Asian stock markets rallied as investors start betting the US Federal Reserve will have to cut interest rates after its surprising weak jobs data last week, with New Zealand’s S&P/NZX 50 index joining in the day’s gains.

Blue-chip companies Fisher & Paykel Healthcare, Infratil, Ebos Group and Mainfreight drove the index higher, while KMD Brands surged from its record low to lead the local proceedings.

Meanwhile, the stock market operator NZX was the most heavily traded stock on the day, admittedly with one trade accounting for the bulk of that.

And Briscoe Group came off the boil after Forsyth Barr analysts trimmed their target price on the retailer as its margins remain under pressure.

Turn around

The NZX 50 jumped 193 points, or 1.5%, to 12,877.04, with 31 stocks gaining, 11 declining, and eight unchanged.

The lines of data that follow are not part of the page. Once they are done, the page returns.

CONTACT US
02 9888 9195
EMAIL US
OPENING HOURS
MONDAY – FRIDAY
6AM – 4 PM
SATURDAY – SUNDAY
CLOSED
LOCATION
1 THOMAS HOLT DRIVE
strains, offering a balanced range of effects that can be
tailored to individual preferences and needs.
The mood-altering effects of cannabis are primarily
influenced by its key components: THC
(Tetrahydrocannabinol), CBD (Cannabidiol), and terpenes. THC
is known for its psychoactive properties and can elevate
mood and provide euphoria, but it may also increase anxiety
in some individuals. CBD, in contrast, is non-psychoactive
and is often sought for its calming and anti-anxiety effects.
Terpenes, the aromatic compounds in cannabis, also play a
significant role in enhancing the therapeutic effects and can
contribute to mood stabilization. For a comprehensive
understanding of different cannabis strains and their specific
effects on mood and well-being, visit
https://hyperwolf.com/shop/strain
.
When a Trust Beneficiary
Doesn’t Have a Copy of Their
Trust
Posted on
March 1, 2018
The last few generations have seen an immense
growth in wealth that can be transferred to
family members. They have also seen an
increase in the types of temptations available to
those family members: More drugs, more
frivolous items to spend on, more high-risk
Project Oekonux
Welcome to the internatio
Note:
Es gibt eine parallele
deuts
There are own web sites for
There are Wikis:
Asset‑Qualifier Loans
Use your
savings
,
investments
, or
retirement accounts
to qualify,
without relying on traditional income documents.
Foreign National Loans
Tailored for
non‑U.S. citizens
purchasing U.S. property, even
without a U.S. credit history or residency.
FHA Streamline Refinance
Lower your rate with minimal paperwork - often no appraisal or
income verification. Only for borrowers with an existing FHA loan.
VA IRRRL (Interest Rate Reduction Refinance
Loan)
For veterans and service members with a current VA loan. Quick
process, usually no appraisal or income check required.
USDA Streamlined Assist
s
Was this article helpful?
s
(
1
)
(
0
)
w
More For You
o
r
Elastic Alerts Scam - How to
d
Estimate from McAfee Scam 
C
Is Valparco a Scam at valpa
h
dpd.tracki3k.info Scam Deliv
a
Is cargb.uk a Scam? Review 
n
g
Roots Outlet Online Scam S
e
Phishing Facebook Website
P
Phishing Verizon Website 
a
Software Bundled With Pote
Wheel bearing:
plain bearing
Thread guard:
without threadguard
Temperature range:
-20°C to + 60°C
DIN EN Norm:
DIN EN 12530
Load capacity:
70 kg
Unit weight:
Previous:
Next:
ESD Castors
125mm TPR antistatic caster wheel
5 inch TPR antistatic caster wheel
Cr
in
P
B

Turnover was $106.5 million.

Stocks across Asia rallied, following the recovery on Wall Street as investors flocked to snap up cheap deals, with growing expectations the US Federal Reserve will have to cut its key rate after the dismal employment figures last week.

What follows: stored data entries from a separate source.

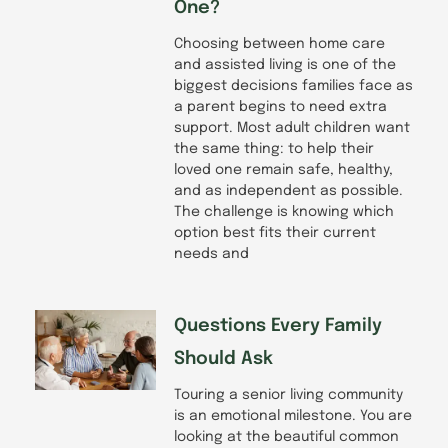
One?
Choosing between home care
and assisted living is one of the
biggest decisions families face as
a parent begins to need extra
support. Most adult children want
the same thing: to help their
loved one remain safe, healthy,
and as independent as possible.
The challenge is knowing which
option best fits their current
needs and
Questions Every Family
Should Ask
Touring a senior living community
is an emotional milestone. You are
looking at the beautiful common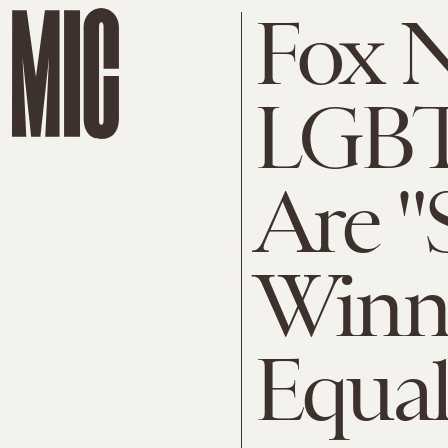
Fox N
LGBT
Are "
Winne
Equal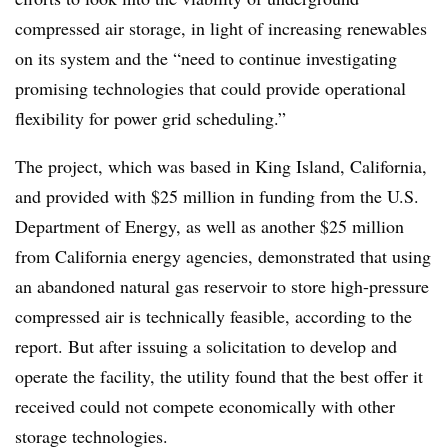
compressed air storage, in light of increasing renewables
on its system and the “need to continue investigating
promising technologies that could provide operational
flexibility for power grid scheduling.”
The project, which was based in King Island, California,
and provided with $25 million in funding from the U.S.
Department of Energy, as well as another $25 million
from California energy agencies, demonstrated that using
an abandoned natural gas reservoir to store high-pressure
compressed air is technically feasible, according to the
report. But after issuing a solicitation to develop and
operate the facility, the utility found that the best offer it
received could not compete economically with other
storage technologies.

The kiwi dollar traded at 58.98 US cents at 5pm in Auckland from 59.13 cents yesterday, with two-year swap rates down 4 basis points at 3.06%.

The S&P/ASX 200 index was up 1.1% in late trading, while Singapore’s Straits Times Index rose 0.4% and Japan’s Nikkei 225 index climbed 0.7%. India’s Nifty 50 was one of the few bourses to decline, falling 0.4% ahead of the Reserve Bank of India rate decision tomorrow, which is expected to keep the key rate at 5.5%.

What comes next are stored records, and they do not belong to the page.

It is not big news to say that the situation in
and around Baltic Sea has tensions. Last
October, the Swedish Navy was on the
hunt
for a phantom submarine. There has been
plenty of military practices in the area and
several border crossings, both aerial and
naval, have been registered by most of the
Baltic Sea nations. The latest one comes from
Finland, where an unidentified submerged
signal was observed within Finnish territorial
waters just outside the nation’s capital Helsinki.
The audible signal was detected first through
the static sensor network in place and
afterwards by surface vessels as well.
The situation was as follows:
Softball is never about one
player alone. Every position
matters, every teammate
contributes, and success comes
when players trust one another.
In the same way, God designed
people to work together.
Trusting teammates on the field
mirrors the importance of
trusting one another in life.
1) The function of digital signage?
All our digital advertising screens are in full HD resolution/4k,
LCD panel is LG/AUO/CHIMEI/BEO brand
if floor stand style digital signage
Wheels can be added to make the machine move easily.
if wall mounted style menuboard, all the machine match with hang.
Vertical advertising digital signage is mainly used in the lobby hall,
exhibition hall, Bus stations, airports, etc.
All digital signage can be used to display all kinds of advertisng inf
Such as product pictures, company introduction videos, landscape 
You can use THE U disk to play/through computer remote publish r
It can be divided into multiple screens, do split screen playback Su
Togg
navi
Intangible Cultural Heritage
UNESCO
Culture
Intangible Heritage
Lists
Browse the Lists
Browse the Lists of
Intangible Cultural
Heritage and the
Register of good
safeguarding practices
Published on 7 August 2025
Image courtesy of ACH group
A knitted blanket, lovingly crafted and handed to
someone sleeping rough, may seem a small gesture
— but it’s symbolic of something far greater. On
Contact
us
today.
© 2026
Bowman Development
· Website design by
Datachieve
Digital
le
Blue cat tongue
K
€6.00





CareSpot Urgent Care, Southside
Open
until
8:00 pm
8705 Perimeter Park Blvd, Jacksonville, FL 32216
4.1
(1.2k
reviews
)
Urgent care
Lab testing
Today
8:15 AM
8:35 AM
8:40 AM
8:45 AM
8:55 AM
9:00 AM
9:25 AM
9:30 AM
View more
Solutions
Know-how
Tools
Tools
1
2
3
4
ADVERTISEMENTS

New Zealand’s index heavyweights drove the day’s gains, with F&P Healthcare advancing 3.2% to $36.94, Infratil climbing 4.2% to $11.90, Ebos gaining 3% to $41.24 and Mainfreight rising 2.4% to $61.50.

Retailer KMD Brands led the NZX50 higher, jumping 6.4% to 25 cents as it climbed off Monday’s record low.

Tourism Holdings rose for another day, up 4.4% at $2.15 after Forsyth Barr analysts raised their price target 35 cents to $3. The rental campervan operator’s board this week rejected what they called an opportunistic bid from the Trouchet family and BGH Capital.

Off track?

Gentrack extended its decline, posting the biggest fall on the day as it dropped 3.4% to $9.78. The utilities software firm has been on the backfoot after losing contracts to Octopus Energy’s Kraken Technologies, which may get spun out as a standalone business.

Briscoe Group fell 1.8% to $5.90 after Forsyth Barr analysts cut 5 cents from their target price on the retailer to $4.85 and retained an ‘underperform’ rating, saying the homeware and sporting goods chains’ gross margins remain under pressure and that its valuations are out of whack with the operations.

“This has been index-flow driven following Briscoe's inclusion in the NZX 50 with no fundamental support for current valuation levels,” analysts Paul Laxton Koraua and Rohan Koreman-Smit said in a note to clients. “In our view, the risk earnings is skewed to the downside, rather than the upside, as margin pressure continues and IKEA is opening before Christmas.”

NZX was the most heavily traded stock with a volume of almost 2 million shares, with one trade accounting for 1.7 million of that, changing hands at $1.50 a share, the price the stock market operator ended the day on.

Outside the benchmark index, NZ Rural Land Co climbed 4.3% to 97 cents after saying it’s reviewing its capital structure with the share price not reflecting the progress the company has made.

Allied Farmers, which owns the management contract for the rural landlord, gained 2.6% to 80 cents.

Asset Plus fell 4.4% to 21.5 cents after the company declared a first-quarter dividend of 0.2 cents per share, and retained the quarterly review of distributions as it works to fully lease its final property before looking to sell it.